Exercise instructions: The records should be repeated word for word, pictures excluded.
[[ Provided records open ]]
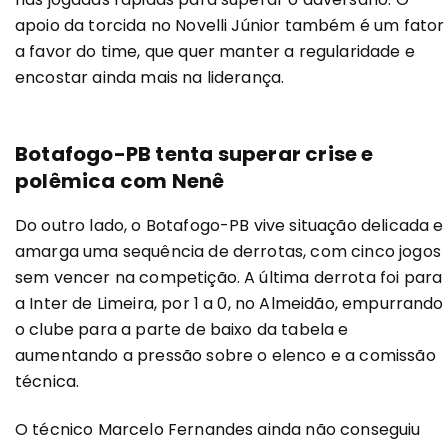
apoio da torcida no Novelli Júnior também é um fator
a favor do time, que quer manter a regularidade e
encostar ainda mais na liderança.
Botafogo-PB tenta superar crise e
polêmica com Nenê
Do outro lado, o Botafogo-PB vive situação delicada e
amarga uma sequência de derrotas, com cinco jogos
sem vencer na competição. A última derrota foi para
a Inter de Limeira, por 1 a 0, no Almeidão, empurrando
o clube para a parte de baixo da tabela e
aumentando a pressão sobre o elenco e a comissão
técnica.
O técnico Marcelo Fernandes ainda não conseguiu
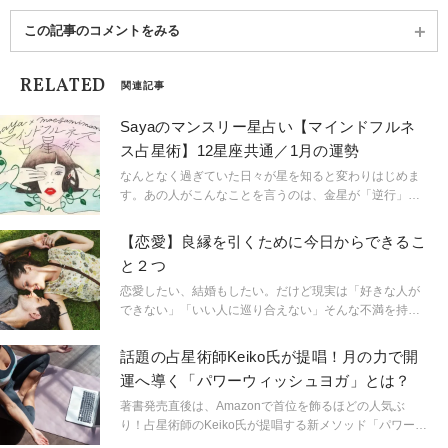
この記事のコメントをみる
RELATED
関連記事
Sayaのマンスリー星占い【マインドフルネ
ス占星術】12星座共通／1月の運勢
なんとなく過ぎていた日々が星を知ると変わりはじめま
す。あの人がこんなことを言うのは、金星が「逆行」し
ているから。連絡ミスが多発するのは水星「逆行」のせ
い。こんなにも気持ちが盛り上がるのは満月だからと言
【恋愛】良縁を引くために今日からできるこ
うように。星という眼鏡をもつことで、小さなささやき
と２つ
や予兆にも気づき始め、「今、ここ」に集中できるよう
に。マインドフルに生きられるようになるのです。
恋愛したい、結婚もしたい。だけど現実は「好きな人が
「今、ここ」を生きるためのマインドフルネスな占星術
できない」「いい人に巡り合えない」そんな不満を持っ
です。
ている人、多いのでは？ 出会いがないなら、まずは人
と出会える場に行くことが大事ですが、ではその「出会
話題の占星術師Keiko氏が提唱！月の力で開
いの場」で良いご縁を引けるようになるには？日々心掛
運へ導く「パワーウィッシュヨガ」とは？
けたいポイントを考えてみました。
著書発売直後は、Amazonで首位を飾るほどの人気ぶ
り！占星術師のKeiko氏が提唱する新メソッド「パワーウ
ィッシュヨガ」をご紹介します。秋の夜長は開運ヨガで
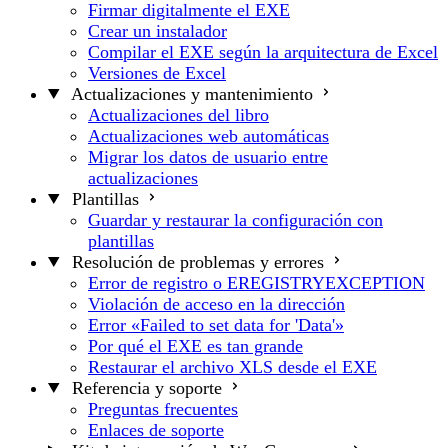
Firmar digitalmente el EXE
Crear un instalador
Compilar el EXE según la arquitectura de Excel
Versiones de Excel
Actualizaciones y mantenimiento
Actualizaciones del libro
Actualizaciones web automáticas
Migrar los datos de usuario entre
actualizaciones
Plantillas
Guardar y restaurar la configuración con
plantillas
Resolución de problemas y errores
Error de registro o EREGISTRYEXCEPTION
Violación de acceso en la dirección
Error «Failed to set data for 'Data'»
Por qué el EXE es tan grande
Restaurar el archivo XLS desde el EXE
Referencia y soporte
Preguntas frecuentes
Enlaces de soporte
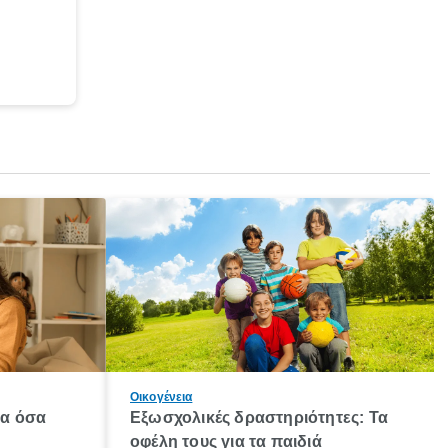
Οικογένεια
λα όσα
Εξωσχολικές δραστηριότητες: Τα
οφέλη τους για τα παιδιά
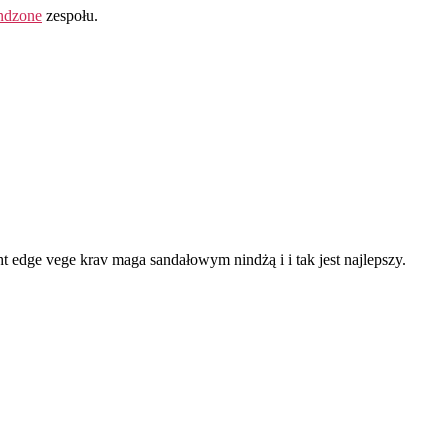
ndzone
zespołu.
ght edge vege krav maga sandałowym nindżą i i tak jest najlepszy.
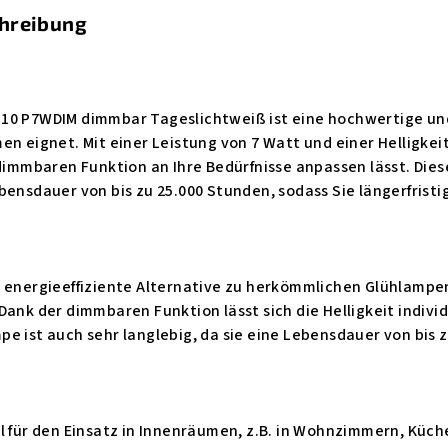
chreibung
10 P7WDIM dimmbar Tageslichtweiß ist eine hochwertige und 
en eignet. Mit einer Leistung von 7 Watt und einer Helligk
 dimmbaren Funktion an Ihre Bedürfnisse anpassen lässt. Di
bensdauer von bis zu 25.000 Stunden, sodass Sie längerfristig
 energieeffiziente Alternative zu herkömmlichen Glühlampen,
Dank der dimmbaren Funktion lässt sich die Helligkeit indiv
e ist auch sehr langlebig, da sie eine Lebensdauer von bis 
l für den Einsatz in Innenräumen, z.B. in Wohnzimmern, Küc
[[ Provided records closed ]]
Response area:
apoio da torcida no Novelli Júnior também é um fator
a favor do time, que quer manter a regularidade e
encostar ainda mais na liderança.
Botafogo-PB tenta superar crise e
polêmica com Nenê
Do outro lado, o Botafogo-PB vive situação delicada e
amarga uma sequência de derrotas, com cinco jogos
sem vencer na competição. A última derrota foi para
a Inter de Limeira, por 1 a 0, no Almeidão, empurrando
o clube para a parte de baixo da tabela e
aumentando a pressão sobre o elenco e a comissão
técnica.
O técnico Marcelo Fernandes ainda não conseguiu
この記事のコメントをみる
RELATED
関連記事
Sayaのマンスリー星占い【マインドフルネ
ス占星術】12星座共通／1月の運勢
なんとなく過ぎていた日々が星を知ると変わりはじめま
す。あの人がこんなことを言うのは、金星が「逆行」し
ているから。連絡ミスが多発するのは水星「逆行」のせ
い。こんなにも気持ちが盛り上がるのは満月だからと言
【恋愛】良縁を引くために今日からできるこ
うように。星という眼鏡をもつことで、小さなささやき
と２つ
や予兆にも気づき始め、「今、ここ」に集中できるよう
に。マインドフルに生きられるようになるのです。
恋愛したい、結婚もしたい。だけど現実は「好きな人が
「今、ここ」を生きるためのマインドフルネスな占星術
できない」「いい人に巡り合えない」そんな不満を持っ
です。
ている人、多いのでは？ 出会いがないなら、まずは人
と出会える場に行くことが大事ですが、ではその「出会
話題の占星術師Keiko氏が提唱！月の力で開
いの場」で良いご縁を引けるようになるには？日々心掛
運へ導く「パワーウィッシュヨガ」とは？
けたいポイントを考えてみました。
著書発売直後は、Amazonで首位を飾るほどの人気ぶ
り！占星術師のKeiko氏が提唱する新メソッド「パワーウ
ィッシュヨガ」をご紹介します。秋の夜長は開運ヨガで
Firmar digitalmente el EXE
Crear un instalador
Compilar el EXE según la arquitectura de Excel
Versiones de Excel
Actualizaciones y mantenimiento
Actualizaciones del libro
Actualizaciones web automáticas
Migrar los datos de usuario entre
actualizaciones
Plantillas
Guardar y restaurar la configuración con
plantillas
Resolución de problemas y errores
Error de registro o EREGISTRYEXCEPTION
Violación de acceso en la dirección
Error «Failed to set data for 'Data'»
Por qué el EXE es tan grande
Restaurar el archivo XLS desde el EXE
Referencia y soporte
Preguntas frecuentes
Enlaces de soporte
Οικογένεια
λα όσα
Εξωσχολικές δραστηριότητες: Τα
οφέλη τους για τα παιδιά
ndzone
zespołu.
ght edge vege krav maga sandałowym nindżą i i tak jest najlepszy.
chreibung
10 P7WDIM dimmbar Tageslichtweiß ist eine hochwertige und 
en eignet. Mit einer Leistung von 7 Watt und einer Helligk
 dimmbaren Funktion an Ihre Bedürfnisse anpassen lässt. Di
bensdauer von bis zu 25.000 Stunden, sodass Sie längerfristig
 energieeffiziente Alternative zu herkömmlichen Glühlampen,
Dank der dimmbaren Funktion lässt sich die Helligkeit indiv
e ist auch sehr langlebig, da sie eine Lebensdauer von bis 
l für den Einsatz in Innenräumen, z.B. in Wohnzimmern, Küc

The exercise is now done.